» Problem to work on:
Reply with one number only: the count of lines below that contain the word "PIFFF".
◆ ◆ ◆
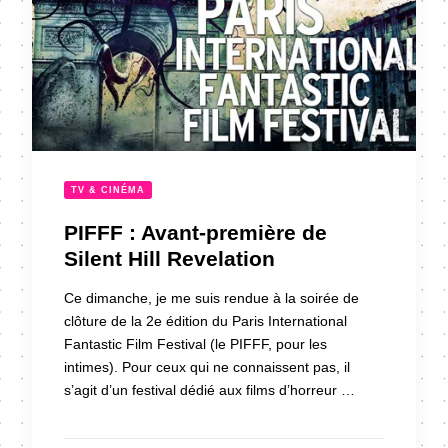
TV & CINÉMA
PIFFF : Avant-première de
Silent Hill Revelation
Ce dimanche, je me suis rendue à la soirée de
clôture de la 2e édition du Paris International
Fantastic Film Festival (le PIFFF, pour les
intimes). Pour ceux qui ne connaissent pas, il
s’agit d’un festival dédié aux films d’horreur …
◆ ◆ ◆
» Reply to the task:
2